Teaching Computers: Building Multilingual Linguistic Resources With Volunteer Contributions Over the Web

By Dr. Rada Mihalcea
University of North Texas
&
Dr. Timothy Chklovski
Information Sciences Institute,
University of Southern California

www.lisa.org

Helping Computers Help Us

Being able to understand another language is nothing to be taken lightly. Anyone who has ventured into a foreign country without speaking the language will attest to the difficulties that can arise when wild gesticulation attempts to replace language in requesting a vegetarian dish or enquiring about the arrival of the next train.

Thanks to the world wide web, similar angst can arise in written communication from the comfort of your own room or even a mobile device. A product has been out in Japan for several months and is about to hit the shelves in the U.S. What do the Japanese customers think of it? The reviews are right there, on the web – but the fact that the pages are likely to be in Japanese is of little help to the vast majority of potential American customers. In a commendable move, MIT is making all of their course materials available for free on the web though the Open CourseWare project. However, the impact of wonderful education resources such as these would be even more pervasive if those who do not speak (actually, read) English could use the resources. These examples hint at nothing less than the concept of universal communication – borderless communication between people, regardless of the language they speak.

But how can we get there?

Dr. Timothy Chklovski, Information Sciences Institute,
University of Southern California One step remains before computers can set about discerning meanings and generating languages.

When learning a new language, one human faculty that is sorely stressed is memory. Some words, even recently learned, slip our mind. Only when we become practiced does the task of selecting the right expression for simple statements become second nature, in other words, a simple routine task. While still laden with many limitations, computers are difficult to fault for their ability to store information or to carry out tasks so fraught with the routine that they would bring tears of boredom to the eyes of the staunchest accountant. Only one step remains before computers can set about the knowledge-heavy tasks of discerning meanings and generating languages. That step is to first teach them, for a variety of contexts, which word meanings and which translations are actually intended.

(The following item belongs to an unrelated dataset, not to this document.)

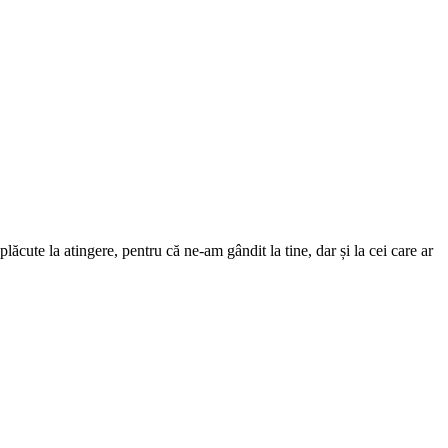
ăcute la atingere, pentru că ne-am gândit la tine, dar și la cei care ar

Teach Computers aims to tap people’s ability to handle language and to give computers the benefit of that knowledge.

The goal of the Teach Computers project is exactly that – to create an environment where people can teach computers and help them to help us. It is a Web-based project that aims to tap people’s ability to handle language and to give computers the benefit of that knowledge. Any Web user can visit the Teach-Computers.org site and contribute some of their knowledge, which will then be used to develop intelligent computer programs that can understand, generate and learn natural language.

The project also tries to make the most of every contributor’s effort with active learning. When possible, the site automatically selects for human annotation only those examples that would be most useful – for example, those that baffle automatic tagging systems. The system is expected to yield more training data of comparable quality and at a significantly lower cost than the traditional method of hiring lexicographers.

Natural Language Processing Is Data Hungry!

Natural Language Processing (NLP) is a field right at the nexus between Computer Science and Linguistics, concerned with creating computer programs that can understand, generate and learn natural language. Computer programs that should ideally work for any kind of natural language, and that should be capable of tackling any of the 7,200 languages spoken worldwide.

NLP researchers are developing programs that can perform automatic translations, run intelligent searches on the Web, extract the essence of texts, find jobs on the Internet, recommend new movies or songs based on one’s preferences, etc. Most of these applications are possible because computers can be equipped to learn how to perform these tasks by being fed examples of how people perform them. For instance, there are computer programs that can learn how to do a good translation between English and French through training on several hundreds of thousands of sentences translated by bilingual English-French speakers. Other automated systems can search the billions of words available in a variety of languages and retrieve the information you need in a language you know. And so on.

How about German-Hindi? Or Spanish-Chinese? Or English-Romanian?

All this is possible, but it is also closely tied to the amount of human-produced data that is available for computers to learn from. There are thousands of existing translated sentences for English-French, thanks mostly to the bilingual publications available in Canada. But how about German-Hindi? Or Spanish-Chinese? Or English-Romanian? If you want a similar system that does reasonable automatic translations to allow you to read Romanian newspapers without knowing much about the language, you would need a lot of translated sentences between English and Romanian – a text collection that, unfortunately, is not available.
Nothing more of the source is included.